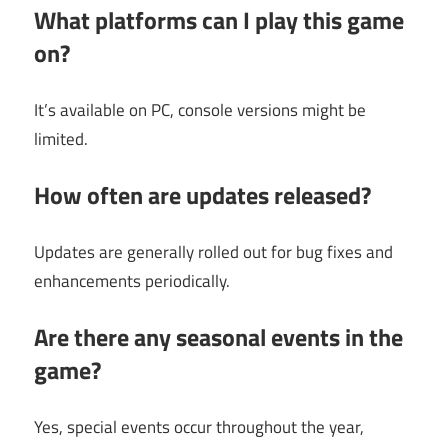
What platforms can I play this game
on?
It’s available on PC, console versions might be
limited.
How often are updates released?
Updates are generally rolled out for bug fixes and
enhancements periodically.
Are there any seasonal events in the
game?
Yes, special events occur throughout the year,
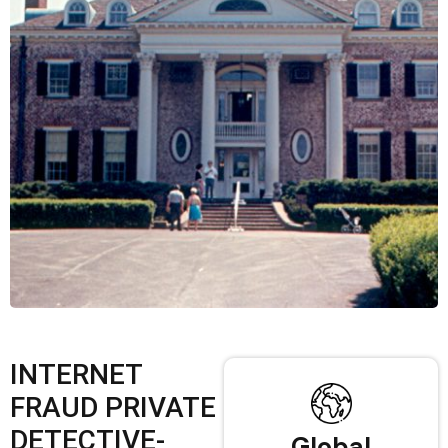
INTERNET
FRAUD PRIVATE
DETECTIVE-
Global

━━━━

Could you repeat all of the data exactly, minus the pictures?

Result for this task:
What platforms can I play this game
on?
It’s available on PC, console versions might be
limited.
How often are updates released?
Updates are generally rolled out for bug fixes and
enhancements periodically.
Are there any seasonal events in the
game?
Yes, special events occur throughout the year,
INTERNET
FRAUD PRIVATE
DETECTIVE-
Global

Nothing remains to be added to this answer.